(EXERCISE DESCRIPTION): Look through the entries below and extract exactly the lines from the one containing "Apple iPhone 8 64GB Gwiezdna szarość" through the one containing "bunlarda hepsini sıfır", ends included.

══════════════════════════════

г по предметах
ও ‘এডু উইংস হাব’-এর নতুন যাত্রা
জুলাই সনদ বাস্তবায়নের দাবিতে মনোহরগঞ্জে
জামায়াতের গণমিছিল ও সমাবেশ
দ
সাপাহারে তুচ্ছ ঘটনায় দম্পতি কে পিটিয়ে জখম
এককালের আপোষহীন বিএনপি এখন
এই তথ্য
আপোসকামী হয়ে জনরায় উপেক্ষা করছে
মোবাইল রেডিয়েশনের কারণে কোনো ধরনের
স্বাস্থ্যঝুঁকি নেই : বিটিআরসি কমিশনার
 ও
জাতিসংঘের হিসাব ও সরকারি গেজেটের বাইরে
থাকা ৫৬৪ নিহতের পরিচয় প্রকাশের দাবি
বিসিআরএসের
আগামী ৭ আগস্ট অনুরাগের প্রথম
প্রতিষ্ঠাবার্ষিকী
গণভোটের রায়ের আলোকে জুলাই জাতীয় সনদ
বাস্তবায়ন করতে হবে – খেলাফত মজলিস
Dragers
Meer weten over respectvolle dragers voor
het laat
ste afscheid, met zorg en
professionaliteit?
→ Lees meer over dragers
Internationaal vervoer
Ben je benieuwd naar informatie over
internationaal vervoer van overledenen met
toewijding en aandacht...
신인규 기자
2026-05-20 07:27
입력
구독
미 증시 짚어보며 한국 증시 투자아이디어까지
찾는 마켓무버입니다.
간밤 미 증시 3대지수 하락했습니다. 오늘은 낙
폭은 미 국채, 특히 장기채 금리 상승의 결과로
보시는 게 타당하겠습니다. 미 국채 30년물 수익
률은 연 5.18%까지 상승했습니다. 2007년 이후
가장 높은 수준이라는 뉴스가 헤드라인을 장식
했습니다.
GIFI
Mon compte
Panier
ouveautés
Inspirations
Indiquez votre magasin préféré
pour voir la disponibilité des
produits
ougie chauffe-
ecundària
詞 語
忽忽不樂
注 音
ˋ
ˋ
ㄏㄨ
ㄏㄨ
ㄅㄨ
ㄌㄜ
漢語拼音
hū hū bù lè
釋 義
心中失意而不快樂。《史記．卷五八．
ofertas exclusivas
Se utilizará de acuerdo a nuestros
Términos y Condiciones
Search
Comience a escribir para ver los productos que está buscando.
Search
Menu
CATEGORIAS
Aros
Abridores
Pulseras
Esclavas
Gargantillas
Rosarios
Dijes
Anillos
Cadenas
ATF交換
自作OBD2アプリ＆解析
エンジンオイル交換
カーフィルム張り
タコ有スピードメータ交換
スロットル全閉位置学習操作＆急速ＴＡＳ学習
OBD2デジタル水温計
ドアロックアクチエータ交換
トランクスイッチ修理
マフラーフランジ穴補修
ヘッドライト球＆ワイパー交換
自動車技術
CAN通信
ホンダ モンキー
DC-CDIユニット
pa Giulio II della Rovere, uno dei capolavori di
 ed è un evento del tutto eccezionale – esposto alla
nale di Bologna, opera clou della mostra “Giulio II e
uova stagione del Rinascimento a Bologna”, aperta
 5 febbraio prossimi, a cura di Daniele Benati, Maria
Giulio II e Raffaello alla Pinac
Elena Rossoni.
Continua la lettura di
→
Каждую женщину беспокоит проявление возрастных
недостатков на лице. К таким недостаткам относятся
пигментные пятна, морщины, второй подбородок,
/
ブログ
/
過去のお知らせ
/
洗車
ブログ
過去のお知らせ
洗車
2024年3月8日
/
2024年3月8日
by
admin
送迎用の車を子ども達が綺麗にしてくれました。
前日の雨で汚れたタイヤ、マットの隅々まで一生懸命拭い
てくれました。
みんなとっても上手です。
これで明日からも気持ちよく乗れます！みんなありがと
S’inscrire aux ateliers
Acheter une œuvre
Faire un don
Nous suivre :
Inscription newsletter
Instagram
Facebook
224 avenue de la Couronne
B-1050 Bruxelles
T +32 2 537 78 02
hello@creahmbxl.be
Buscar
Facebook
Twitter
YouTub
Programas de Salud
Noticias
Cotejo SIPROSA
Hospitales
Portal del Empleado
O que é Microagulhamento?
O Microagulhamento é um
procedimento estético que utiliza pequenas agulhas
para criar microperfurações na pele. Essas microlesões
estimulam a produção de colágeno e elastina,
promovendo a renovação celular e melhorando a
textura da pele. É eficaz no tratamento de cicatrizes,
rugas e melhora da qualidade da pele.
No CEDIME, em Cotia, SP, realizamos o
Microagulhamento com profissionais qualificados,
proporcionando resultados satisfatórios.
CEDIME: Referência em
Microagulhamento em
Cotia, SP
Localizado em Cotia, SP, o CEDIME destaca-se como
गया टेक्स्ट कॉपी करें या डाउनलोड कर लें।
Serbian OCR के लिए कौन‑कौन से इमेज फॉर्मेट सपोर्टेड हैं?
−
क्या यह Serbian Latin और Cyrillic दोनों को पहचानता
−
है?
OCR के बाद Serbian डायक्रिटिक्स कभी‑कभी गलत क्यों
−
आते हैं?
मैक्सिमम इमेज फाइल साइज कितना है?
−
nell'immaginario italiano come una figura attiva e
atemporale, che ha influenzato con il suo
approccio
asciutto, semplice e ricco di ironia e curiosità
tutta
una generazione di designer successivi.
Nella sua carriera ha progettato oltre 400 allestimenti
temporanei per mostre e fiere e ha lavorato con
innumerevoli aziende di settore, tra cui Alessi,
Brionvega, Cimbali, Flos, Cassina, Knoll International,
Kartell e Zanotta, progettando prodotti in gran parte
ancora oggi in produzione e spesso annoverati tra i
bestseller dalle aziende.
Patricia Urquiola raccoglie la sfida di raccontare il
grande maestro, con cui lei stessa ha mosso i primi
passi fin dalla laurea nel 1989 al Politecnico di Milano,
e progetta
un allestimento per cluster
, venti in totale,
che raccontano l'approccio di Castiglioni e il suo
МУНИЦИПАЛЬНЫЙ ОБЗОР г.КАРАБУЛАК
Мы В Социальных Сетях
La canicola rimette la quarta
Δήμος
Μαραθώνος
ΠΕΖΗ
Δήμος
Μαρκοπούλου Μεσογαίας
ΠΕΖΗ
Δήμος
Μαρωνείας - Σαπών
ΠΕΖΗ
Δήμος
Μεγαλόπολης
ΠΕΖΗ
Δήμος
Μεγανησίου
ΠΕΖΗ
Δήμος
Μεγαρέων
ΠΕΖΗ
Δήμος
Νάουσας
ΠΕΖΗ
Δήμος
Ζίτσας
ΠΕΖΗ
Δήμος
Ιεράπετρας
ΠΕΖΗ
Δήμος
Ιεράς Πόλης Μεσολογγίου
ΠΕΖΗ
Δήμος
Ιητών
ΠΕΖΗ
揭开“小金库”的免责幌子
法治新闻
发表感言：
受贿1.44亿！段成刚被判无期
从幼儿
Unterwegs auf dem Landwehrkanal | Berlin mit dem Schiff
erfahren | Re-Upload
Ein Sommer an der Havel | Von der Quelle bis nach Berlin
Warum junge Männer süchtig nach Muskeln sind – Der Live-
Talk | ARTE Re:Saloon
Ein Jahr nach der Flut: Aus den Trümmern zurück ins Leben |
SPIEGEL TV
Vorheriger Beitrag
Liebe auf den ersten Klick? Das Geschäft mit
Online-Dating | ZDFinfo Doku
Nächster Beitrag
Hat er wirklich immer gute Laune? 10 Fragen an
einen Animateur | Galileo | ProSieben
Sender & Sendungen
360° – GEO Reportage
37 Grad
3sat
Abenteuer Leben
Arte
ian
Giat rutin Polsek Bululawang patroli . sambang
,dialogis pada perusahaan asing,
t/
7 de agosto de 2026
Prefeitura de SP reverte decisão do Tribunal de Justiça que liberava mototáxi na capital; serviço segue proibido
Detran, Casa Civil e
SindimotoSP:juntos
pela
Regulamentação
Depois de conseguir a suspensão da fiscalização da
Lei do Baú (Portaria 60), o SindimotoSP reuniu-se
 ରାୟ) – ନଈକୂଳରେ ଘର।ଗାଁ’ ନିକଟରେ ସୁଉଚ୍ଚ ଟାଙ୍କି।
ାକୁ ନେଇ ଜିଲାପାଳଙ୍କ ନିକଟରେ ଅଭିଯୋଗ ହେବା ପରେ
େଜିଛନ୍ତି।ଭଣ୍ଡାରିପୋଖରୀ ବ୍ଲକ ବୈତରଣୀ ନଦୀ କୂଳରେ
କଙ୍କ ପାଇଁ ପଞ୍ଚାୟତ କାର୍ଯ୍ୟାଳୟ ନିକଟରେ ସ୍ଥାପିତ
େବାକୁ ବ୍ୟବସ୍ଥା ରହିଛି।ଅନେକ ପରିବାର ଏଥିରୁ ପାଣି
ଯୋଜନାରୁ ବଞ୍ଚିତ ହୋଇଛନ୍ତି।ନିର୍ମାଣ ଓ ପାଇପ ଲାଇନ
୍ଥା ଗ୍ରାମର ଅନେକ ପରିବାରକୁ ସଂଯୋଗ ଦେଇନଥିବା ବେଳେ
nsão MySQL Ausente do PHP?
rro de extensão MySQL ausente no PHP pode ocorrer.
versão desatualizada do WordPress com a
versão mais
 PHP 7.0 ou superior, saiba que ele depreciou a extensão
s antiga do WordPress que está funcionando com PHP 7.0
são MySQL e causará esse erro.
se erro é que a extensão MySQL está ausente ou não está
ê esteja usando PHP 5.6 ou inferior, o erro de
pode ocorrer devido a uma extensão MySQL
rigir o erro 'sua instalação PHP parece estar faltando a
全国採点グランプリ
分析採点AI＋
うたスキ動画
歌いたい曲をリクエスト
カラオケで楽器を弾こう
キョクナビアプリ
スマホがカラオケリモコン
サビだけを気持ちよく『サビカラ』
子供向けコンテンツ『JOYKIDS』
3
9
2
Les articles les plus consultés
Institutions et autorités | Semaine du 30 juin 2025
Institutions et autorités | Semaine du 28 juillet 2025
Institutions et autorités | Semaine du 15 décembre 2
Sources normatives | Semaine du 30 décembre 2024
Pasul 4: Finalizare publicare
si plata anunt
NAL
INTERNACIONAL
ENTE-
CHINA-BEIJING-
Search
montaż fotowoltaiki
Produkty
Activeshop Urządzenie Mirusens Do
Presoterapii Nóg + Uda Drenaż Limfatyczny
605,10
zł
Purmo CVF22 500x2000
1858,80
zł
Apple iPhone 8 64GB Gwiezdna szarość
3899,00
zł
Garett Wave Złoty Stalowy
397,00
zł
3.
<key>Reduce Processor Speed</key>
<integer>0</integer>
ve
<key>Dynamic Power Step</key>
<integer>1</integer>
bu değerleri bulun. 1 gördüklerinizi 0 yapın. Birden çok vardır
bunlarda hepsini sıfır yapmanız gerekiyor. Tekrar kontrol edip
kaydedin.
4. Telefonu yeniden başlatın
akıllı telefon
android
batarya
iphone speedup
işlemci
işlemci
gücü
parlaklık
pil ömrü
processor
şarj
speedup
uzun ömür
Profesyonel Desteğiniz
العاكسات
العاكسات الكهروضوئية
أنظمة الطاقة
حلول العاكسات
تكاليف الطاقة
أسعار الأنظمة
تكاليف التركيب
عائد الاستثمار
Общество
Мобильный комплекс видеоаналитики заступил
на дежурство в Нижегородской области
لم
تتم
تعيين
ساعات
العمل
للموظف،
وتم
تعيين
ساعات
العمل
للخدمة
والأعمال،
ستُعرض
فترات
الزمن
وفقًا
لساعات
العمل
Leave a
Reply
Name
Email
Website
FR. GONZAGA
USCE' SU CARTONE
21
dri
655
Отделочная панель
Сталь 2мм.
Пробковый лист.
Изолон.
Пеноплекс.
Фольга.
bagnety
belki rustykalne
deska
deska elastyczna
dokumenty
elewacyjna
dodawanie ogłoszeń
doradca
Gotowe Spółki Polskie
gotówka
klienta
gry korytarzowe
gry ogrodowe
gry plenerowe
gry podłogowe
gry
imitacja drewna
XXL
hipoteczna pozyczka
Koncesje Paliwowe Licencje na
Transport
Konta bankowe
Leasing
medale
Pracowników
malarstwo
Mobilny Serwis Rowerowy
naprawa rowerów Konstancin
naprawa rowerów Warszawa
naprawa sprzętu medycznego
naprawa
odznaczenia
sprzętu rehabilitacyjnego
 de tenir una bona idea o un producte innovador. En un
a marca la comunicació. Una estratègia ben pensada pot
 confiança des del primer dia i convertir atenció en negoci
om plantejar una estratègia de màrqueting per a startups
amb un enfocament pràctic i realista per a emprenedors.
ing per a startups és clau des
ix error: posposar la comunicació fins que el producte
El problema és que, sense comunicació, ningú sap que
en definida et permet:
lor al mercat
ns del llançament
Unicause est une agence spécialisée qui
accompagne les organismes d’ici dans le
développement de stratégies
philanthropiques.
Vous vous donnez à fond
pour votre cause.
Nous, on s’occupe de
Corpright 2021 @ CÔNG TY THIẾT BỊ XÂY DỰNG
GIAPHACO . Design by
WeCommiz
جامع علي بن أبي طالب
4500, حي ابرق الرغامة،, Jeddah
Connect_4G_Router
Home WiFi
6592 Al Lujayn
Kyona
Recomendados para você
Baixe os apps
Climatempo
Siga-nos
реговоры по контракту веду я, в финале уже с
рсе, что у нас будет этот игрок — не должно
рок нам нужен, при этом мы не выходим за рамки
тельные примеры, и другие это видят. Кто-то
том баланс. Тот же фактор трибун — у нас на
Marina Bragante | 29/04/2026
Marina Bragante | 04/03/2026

══════════════════════════════

(EXERCISE SOLUTION):
Apple iPhone 8 64GB Gwiezdna szarość
3899,00
zł
Garett Wave Złoty Stalowy
397,00
zł
3.
<key>Reduce Processor Speed</key>
<integer>0</integer>
ve
<key>Dynamic Power Step</key>
<integer>1</integer>
bu değerleri bulun. 1 gördüklerinizi 0 yapın. Birden çok vardır
bunlarda hepsini sıfır yapmanız gerekiyor. Tekrar kontrol edip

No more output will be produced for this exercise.